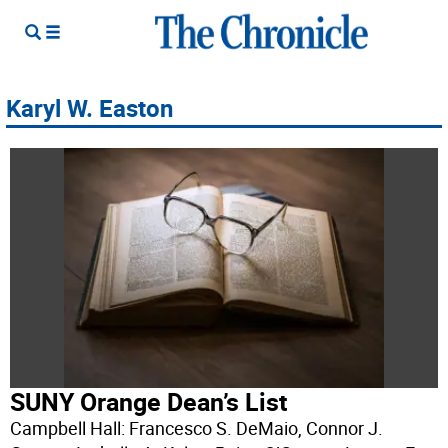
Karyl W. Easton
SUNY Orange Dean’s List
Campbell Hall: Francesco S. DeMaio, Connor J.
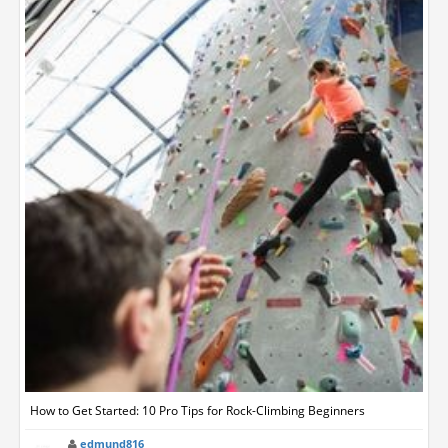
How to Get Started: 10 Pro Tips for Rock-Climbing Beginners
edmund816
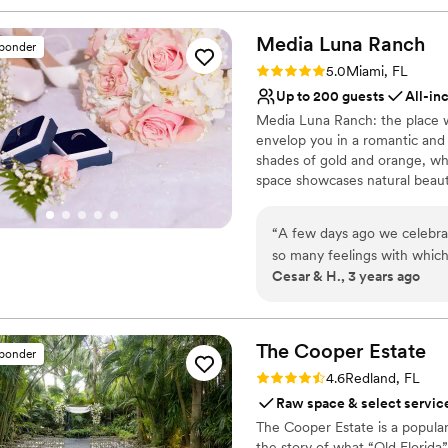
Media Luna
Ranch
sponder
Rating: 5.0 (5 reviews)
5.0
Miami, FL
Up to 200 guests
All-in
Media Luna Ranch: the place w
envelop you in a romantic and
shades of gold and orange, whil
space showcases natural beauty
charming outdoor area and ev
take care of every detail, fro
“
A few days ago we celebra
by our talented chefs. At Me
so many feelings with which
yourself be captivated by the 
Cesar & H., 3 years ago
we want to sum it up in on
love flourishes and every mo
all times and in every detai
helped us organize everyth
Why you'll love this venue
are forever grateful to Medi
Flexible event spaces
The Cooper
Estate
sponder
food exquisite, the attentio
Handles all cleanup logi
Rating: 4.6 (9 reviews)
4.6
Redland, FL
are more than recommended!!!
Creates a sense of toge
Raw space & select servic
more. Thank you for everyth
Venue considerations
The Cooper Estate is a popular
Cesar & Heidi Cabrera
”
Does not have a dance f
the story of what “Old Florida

-------------------------

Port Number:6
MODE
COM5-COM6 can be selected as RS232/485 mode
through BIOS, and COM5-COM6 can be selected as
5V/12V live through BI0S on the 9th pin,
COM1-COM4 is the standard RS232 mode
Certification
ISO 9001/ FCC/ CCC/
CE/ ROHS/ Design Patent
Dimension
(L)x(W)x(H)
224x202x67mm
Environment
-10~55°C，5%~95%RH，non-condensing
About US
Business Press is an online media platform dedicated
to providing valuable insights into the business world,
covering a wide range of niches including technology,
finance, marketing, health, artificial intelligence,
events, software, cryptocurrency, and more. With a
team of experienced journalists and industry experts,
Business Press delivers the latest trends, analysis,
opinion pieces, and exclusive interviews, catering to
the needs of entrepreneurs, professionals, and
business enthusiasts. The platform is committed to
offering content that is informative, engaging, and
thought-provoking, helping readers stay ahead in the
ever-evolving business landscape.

-------------------------

• Instructions for the task:
In the listing above, locate the line containing "thought-provoking, helping readers" and the line containing "ever-evolving business landscape.", then transcribe both and every line between them verbatim.

• Solution to this problem:
thought-provoking, helping readers stay ahead in the
ever-evolving business landscape.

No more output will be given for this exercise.